● **MATERIAL FOR THIS TASK**:
= Beginning of Section =

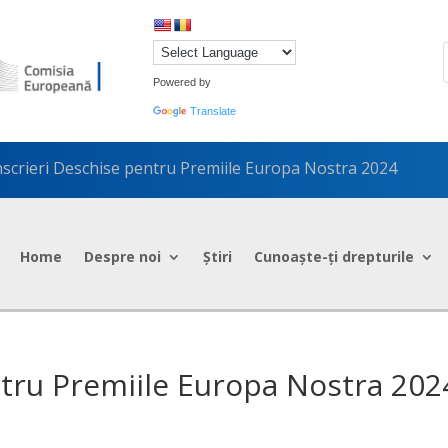
Powered by
Translate
nscrieri Deschise pentru Premiile Europa Nostra 2024
Home
Despre noi
Știri
Cunoaște-ți drepturile
ntru Premiile Europa Nostra 202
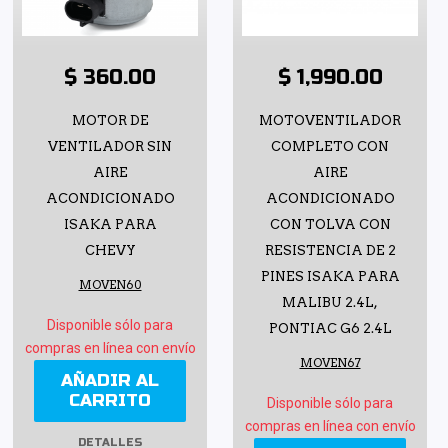
$ 360.00
$ 1,990.00
MOTOR DE
MOTOVENTILADOR
VENTILADOR SIN
COMPLETO CON
AIRE
AIRE
ACONDICIONADO
ACONDICIONADO
ISAKA PARA
CON TOLVA CON
CHEVY
RESISTENCIA DE 2
PINES ISAKA PARA
MOVEN60
MALIBU 2.4L,
Disponible sólo para
PONTIAC G6 2.4L
compras en línea con envío
MOVEN67
AÑADIR AL
CARRITO
Disponible sólo para
compras en línea con envío
DETALLES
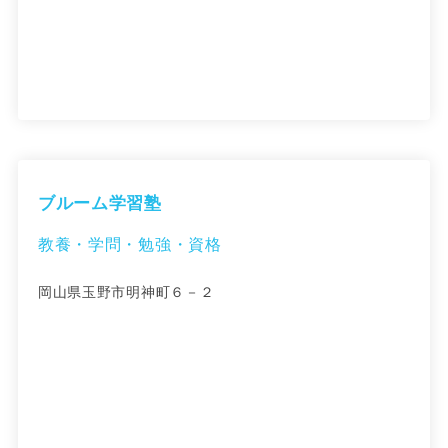
ブルーム学習塾
教養・学問・勉強・資格
岡山県玉野市明神町６－２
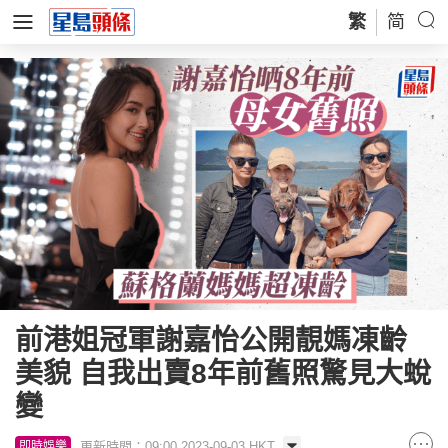
繁
简
前港姐冠軍謝嘉怡公開靚媽凍齡
美貌 自我出賣8年前舊照驚見大蛻
變
更新時間：09:00 2023-09-03 HKT
即時娛樂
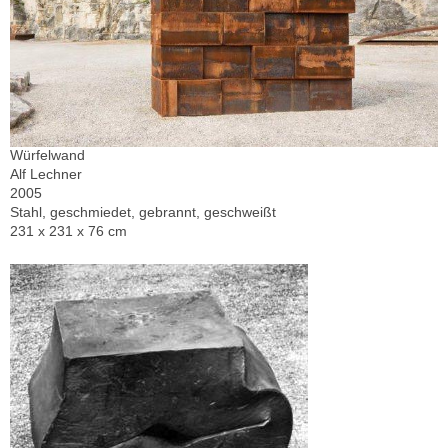
Würfelwand
Alf Lechner
2005
Stahl, geschmiedet, gebrannt, geschweißt
231 x 231 x 76 cm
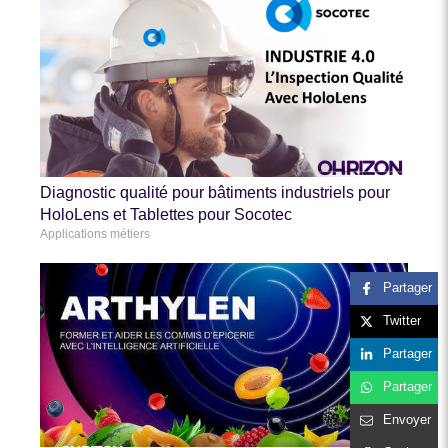
Diagnostic qualité pour bâtiments industriels pour
HoloLens et Tablettes pour Socotec
Applications métiers
Partager
Twitter
Partager
Partager
Envoyer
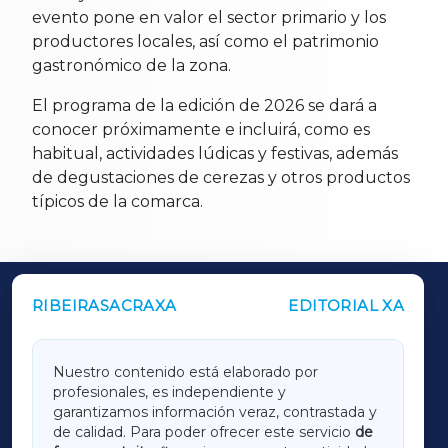
evento pone en valor el sector primario y los
productores locales, así como el patrimonio
gastronómico de la zona.
El programa de la edición de 2026 se dará a
conocer próximamente e incluirá, como es
habitual, actividades lúdicas y festivas, además
de degustaciones de cerezas y otros productos
típicos de la comarca.
RIBEIRASACRAXA
EDITORIAL XA
OUTROS PERIÓDICOS
GALICIAXA
Nuestro contenido está elaborado por
profesionales, es independiente y
LUGOXA
garantizamos información veraz, contrastada y
de calidad. Para poder ofrecer este servicio
de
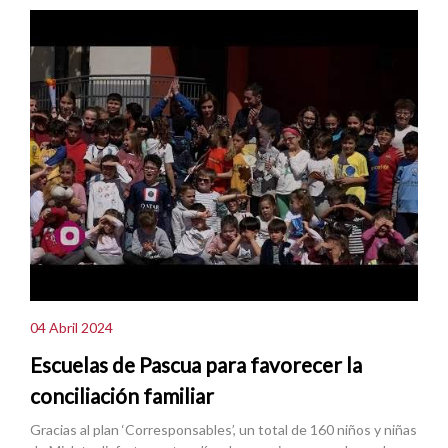
04 Abril 2024
Escuelas de Pascua para favorecer la
conciliación familiar
Gracias al plan ‘Corresponsables’, un total de 160 niños y niñas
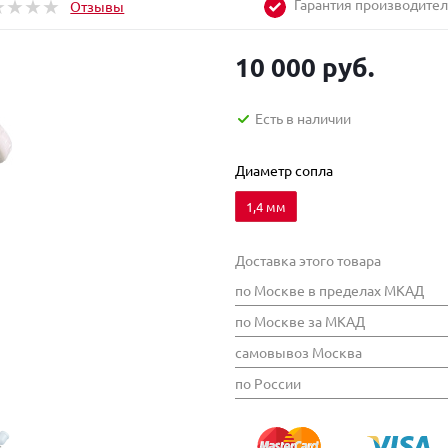
Гарантия производите
Отзывы
10 000 руб.
Есть в наличии
Диаметр сопла
1,4 мм
Доставка этого товара
по Москве в пределах МКАД
по Москве за МКАД
самовывоз Москва
по России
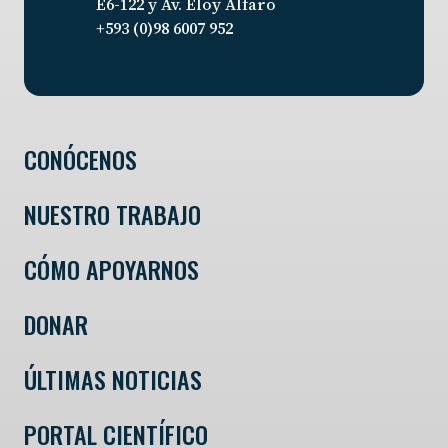
E6-122 y Av. Eloy Alfaro
+593 (0)98 6007 952
CONÓCENOS
NUESTRO TRABAJO
CÓMO APOYARNOS
DONAR
ÚLTIMAS NOTICIAS
PORTAL CIENTÍFICO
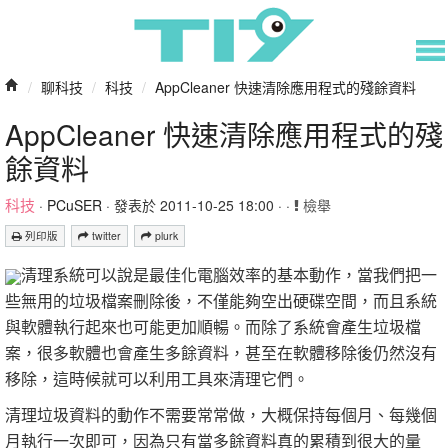
/
聊科技
/
科技
/
AppCleaner 快速清除應用程式的殘餘資料
AppCleaner 快速清除應用程式的殘
餘資料
科技
·
PCuSER
· 發表於 2011-10-25 18:00 · ·
檢舉
列印版
twitter
plurk
清理系統可以說是最佳化電腦效率的基本動作，當我們把一
些無用的垃圾檔案刪除後，不僅能夠空出硬碟空間，而且系統
與軟體執行起來也可能更加順暢。而除了系統會產生垃圾檔
案，很多軟體也會產生多餘資料，甚至在軟體移除後仍然沒有
移除，這時候就可以利用工具來清理它們。
清理垃圾資料的動作不需要常常做，大概保持每個月、每幾個
月執行一次即可，因為只有當多餘資料真的累積到很大的量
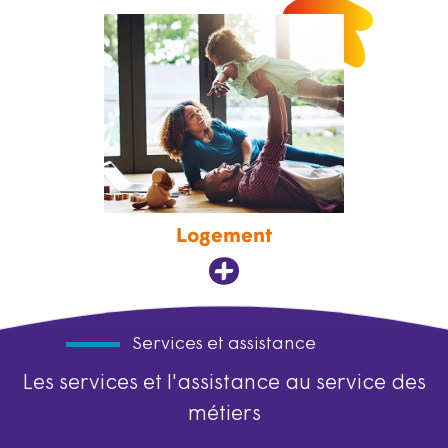
Logement
Services et assistance
Les services et l'assistance au service des
métiers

= End of Section =

● **ACTIVITY**: Copy each line from the data that features the string "assistance".

● **WRITTEN RESPONSE**:
Services et assistance
Les services et l'assistance au service des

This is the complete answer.